SD ~ Rowling reaps all. If you try to sue, all you'll get is my HP quadruplet, and Heaven knows everybody has that. :)

AN ~ takes place anytime after 4th year. take your pick, any old year will do. oh, and it might seem a little OOC, what with Ron sounding so sensitive and all, but after 4th year, he's - what is it - nearing his fifteenth birthday, so - I think perhaps Ickle Ronniekins is growing up, eh? *holds back a sob* "when they finally leave, you can only hope you've taught them well. . . "(sorry, I just watched On The Line)

A Thousand Words

-dutchtulips-

Dear Hermione ~

All right, first of all, you're probably wondering why I'm writing this. (I would've said, second, do you even know who is writing this, but the handwriting should make it obvious.) Anyways, you probably are, as how we see each other everyday and you can probably even see me over the top of this piece of parchment (if you're reading it at the table.)

I will tell you why I'm writing this letter. What I have to say isn't really easy to put into words, but it'd be even harder to put into voice. That is why I'm writing this. So I suppose you want me to tell you what is I have to say, yeah? Well, I will - but there are some other things I want to say first.

I remember, a long, long time ago - well, maybe it wasn't that long - when I was sitting on the Hogwarts Express with Harry, rummaging through candy and Chocolate Frog trading cards, when there was this sound, and the compartment door opened. Well, there you were - badgering us if we'd seen Neville's toad.

I suppose the reason I say it was a long time ago is because that was when you and me and Harry first met. First met. You weren't particularly fond of me then, and well, I didn't exactly rate you, either. As a matter of fact, 'Mione, you and I despised each other. I thought you were an impudent know-it-all, and well, hell. . .didn't you think of me in the exact same way?

I'll admit, I didn't think so at first, but it seems we were destined to be good friends. We're almost exact opposites, but we're friends. It's been going 'round and 'round in my head - what is it that makes me want to be your friend and what makes you want to me mine. I don't mean it in a bad way or anything, just. . . .

Ah, bloody hell, I don't even know what I'm saying anymore. But whatever I said above, I'll sum it up with this - I am very glad we are friends. I don't always show it, but I really do treasure our friendship, 'Mione.

I don't always show it. Perhaps that's why I'm writing this letter. Because I don't know how to tell you things. I don't know how to be sensitive and pay compliments and whatnot. I'm always busting with emotion, but I never show it. You're the one I'd want to express my emotion to - to have a serious talk about things.

I get awfully angry with myself sometimes. When I make you upset for no good reason. Now sometimes I get mad at you for a reason. But I realize that I hate it when we are not speaking to each other. Even when I am angry at you, and not just angry at you because you are with me.
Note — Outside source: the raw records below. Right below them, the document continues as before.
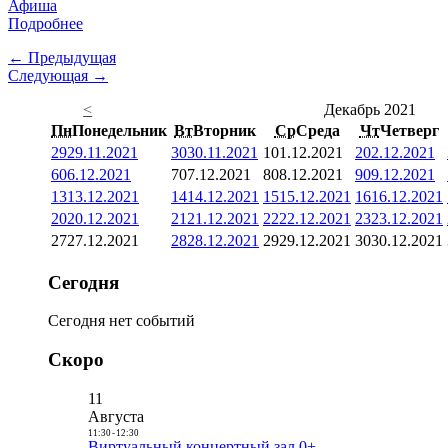
Афиша
Подробнее
← Предыдущая
Следующая →
<
Декабрь 2021
Пн
Понедельник
Вт
Вторник
Ср
Среда
Чт
Четверг
29
29.11.2021
30
30.11.2021
1
01.12.2021
2
02.12.2021
6
06.12.2021
7
07.12.2021
8
08.12.2021
9
09.12.2021
13
13.12.2021
14
14.12.2021
15
15.12.2021
16
16.12.2021
20
20.12.2021
21
21.12.2021
22
22.12.2021
23
23.12.2021
27
27.12.2021
28
28.12.2021
29
29.12.2021
30
30.12.2021
Сегодня
Сегодня нет событий
Скоро
11
Августа
11:30
-
12:30
Виртуальный концертный зал 0+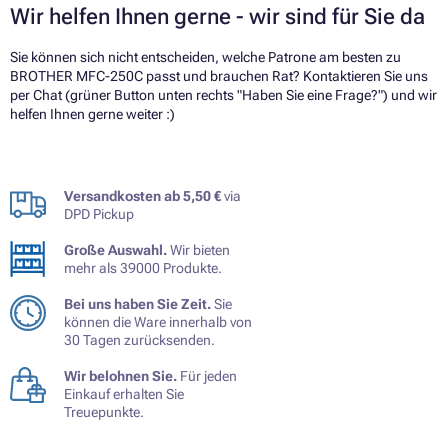
Wir helfen Ihnen gerne - wir sind für Sie da
Sie können sich nicht entscheiden, welche Patrone am besten zu
BROTHER MFC-250C passt und brauchen Rat? Kontaktieren Sie uns
per Chat (grüner Button unten rechts "Haben Sie eine Frage?") und wir
helfen Ihnen gerne weiter :)
Versandkosten ab 5,50 €
via
DPD Pickup
Große Auswahl.
Wir bieten
mehr als 39000 Produkte.
Bei uns haben Sie Zeit.
Sie
können die Ware innerhalb von
30 Tagen zurücksenden.
Wir belohnen Sie.
Für jeden
Einkauf erhalten Sie
Treuepunkte.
I was livid with you on so many occasions. I can't even remember them all now, but I know why I can't remember them. Because they're not important. They were stupid, ridiculous, petty things to get annoyed at you for. Save for one.

Viktor Krum. Blimey, I was so cheesed off at you that time, but not. I wasn't mad at you, and I wasn't mad at all. Okay, so I was a little. . .but I wasn't so surly with you because I was mad. To tell you the truth, I was scared. Terrified, even. I was afraid of losing my best friend. I thought with Krum in your life, you'd forget all about me - and he'd be closer to you than me.

No. . .I know what you're saying, 'Mione. I can hear it right now. You could never lose me, Ron. We're best friends. I know I went to the Yule Ball with him, and I spent a lot of time with him, but that doesn't mean I forgot all about you, Ron. But you see, 'Mione, I knew that. I knew you hadn't forgotten about me, and that we were still best friends. There's something you didn't know.

I. . .I wasn't upset because you were 'conversing with the enemy,' or any of that crud I tried to feed you. I. . .actually, I can't even believe I have the courage to say this, but - I was afraid because you dared to spend your time with another boy - that. . .Viktor would have already stolen your heart and ravished you away before. . .I could even try.

You and me, 'Mione, we have been through so much, and. . .we've braved many things, had a lot of good and bad times. . .we have a history. And we somehow became friends even though we're so different. That makes me wonder about so many things. It makes me speculate the complexity of things, of the world, of life. It makes me wonder about the mystery of things.

But most of all, 'Mione - it makes me wonder how I endlessly fell in love with you.